This is an article from the Atlanta paper today. It suggests a 8 team BCS playoff system that is right in line with what I have been saying all along about who should qualify for BCS bowls. Take a minute to read it. Of course, it is not complimentary to FSU, but facts are facts....It makes sense!
Inside Ball's eight-team BCS playoff
Inside Ball finally has found a good use for the BCS rankings. Use 'em to put together a Division I-A college football playoff.
Put the BCS's top eight teams in the field. Seed them based on their BCS ranking. And let them go at it -- seven games, total, in three weeks -- to determine the national champion.
Hey, what's so hard about that?
You can't argue that it adds too many games for the student-athletes, considering that only four of the 117 Division I-A teams would play even one more game under this system than under the current bowl system. (Besides, the NCAA has shown zero reluctance to add games in recent years.) You can't argue that it would diminish or destroy the existing bowls, because seven of the 28 bowls could be incorporated into an eight-team playoff, which would enhance them. (As for the other 21 bowls: They could continue as they are, largely irrelevant.)

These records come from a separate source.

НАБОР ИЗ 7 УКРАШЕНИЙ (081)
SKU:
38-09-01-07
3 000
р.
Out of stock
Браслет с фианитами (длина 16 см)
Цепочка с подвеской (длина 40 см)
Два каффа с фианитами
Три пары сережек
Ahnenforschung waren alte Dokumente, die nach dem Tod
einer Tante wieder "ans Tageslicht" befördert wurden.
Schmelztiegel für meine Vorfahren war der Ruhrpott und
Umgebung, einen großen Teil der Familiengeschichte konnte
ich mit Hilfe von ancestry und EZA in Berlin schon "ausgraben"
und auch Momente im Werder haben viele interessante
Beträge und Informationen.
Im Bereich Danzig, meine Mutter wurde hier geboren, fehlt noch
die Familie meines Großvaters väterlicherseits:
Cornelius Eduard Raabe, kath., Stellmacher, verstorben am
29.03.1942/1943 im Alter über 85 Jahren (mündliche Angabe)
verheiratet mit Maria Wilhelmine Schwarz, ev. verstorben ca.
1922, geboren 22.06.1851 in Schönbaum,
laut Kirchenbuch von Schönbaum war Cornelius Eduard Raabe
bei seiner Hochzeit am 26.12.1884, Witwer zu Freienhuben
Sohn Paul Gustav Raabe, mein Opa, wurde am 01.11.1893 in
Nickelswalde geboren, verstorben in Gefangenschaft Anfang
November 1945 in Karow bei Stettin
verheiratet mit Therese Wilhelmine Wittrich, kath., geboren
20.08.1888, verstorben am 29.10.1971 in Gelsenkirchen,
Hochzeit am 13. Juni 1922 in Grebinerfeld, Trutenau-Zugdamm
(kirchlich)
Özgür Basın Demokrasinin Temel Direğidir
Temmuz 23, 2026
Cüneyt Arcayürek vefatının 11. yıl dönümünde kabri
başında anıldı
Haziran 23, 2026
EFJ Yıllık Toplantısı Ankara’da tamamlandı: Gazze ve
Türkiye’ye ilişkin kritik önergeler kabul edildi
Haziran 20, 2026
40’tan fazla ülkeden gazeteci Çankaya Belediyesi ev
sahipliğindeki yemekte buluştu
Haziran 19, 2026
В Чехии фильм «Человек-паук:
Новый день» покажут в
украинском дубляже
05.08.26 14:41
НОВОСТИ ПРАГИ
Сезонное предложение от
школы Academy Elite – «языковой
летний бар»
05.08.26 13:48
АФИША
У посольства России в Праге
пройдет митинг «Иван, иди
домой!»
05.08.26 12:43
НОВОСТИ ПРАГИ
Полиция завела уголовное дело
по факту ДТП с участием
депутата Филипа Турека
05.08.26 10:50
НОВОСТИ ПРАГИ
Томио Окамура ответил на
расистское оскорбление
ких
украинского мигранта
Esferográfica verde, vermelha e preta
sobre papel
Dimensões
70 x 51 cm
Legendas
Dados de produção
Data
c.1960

You can argue that an eight-team playoff would ever-so-slightly dilute college football's regular season, but it would remain the most decisive regular season in big-time sports with just 6.8 percent of the teams getting into the playoffs, compared with 37.5 percent in the NFL, 55 percent in the NBA and 20 percent in Division I college basketball.
OK, we're sold on the idea.
On with it.
Inside Ball's 2002 college football playoff would include two teams from the Big Ten (Ohio State and Iowa), two from the Pac-10 (Washington State and Southern Cal), two from the Big 12 (Oklahoma and Kansas State), one from the SEC (Georgia) and one from the Big East (top seed Miami). If this year's example is typical, an eight-team playoff is the right size. Any larger, and the field would include Notre Dame, the BCS's No. 9 team and a 44-13 loser to Southern Cal in its regular-season finale.
(The ACC is not represented in the field. ACC champ Florida State does not qualify because its four losses led to a BCS ranking of 14. If there really were an eight-team playoff, the money-grabbing major conferences presumably wouldn't stand for a setup in which one of their champs could be excluded. Whatever. In our playoff, there's no room for a team with four losses.)
Seeding the eight teams by their BCS rankings, our bracket produces four compelling first-round matchups: Miami's high-powered offense vs. Kansas State's top-ranked defense; Southern Cal vs. Iowa in a higher-stakes version of a game that really will be played in the Orange Bowl on Jan. 2; peaking-at-the-right-time Georgia vs. Washington State and star quarterback Jason Gesser; unbeaten Ohio State vs. Oklahoma in a battle of great defenses.
Too bad this is just fantasy football.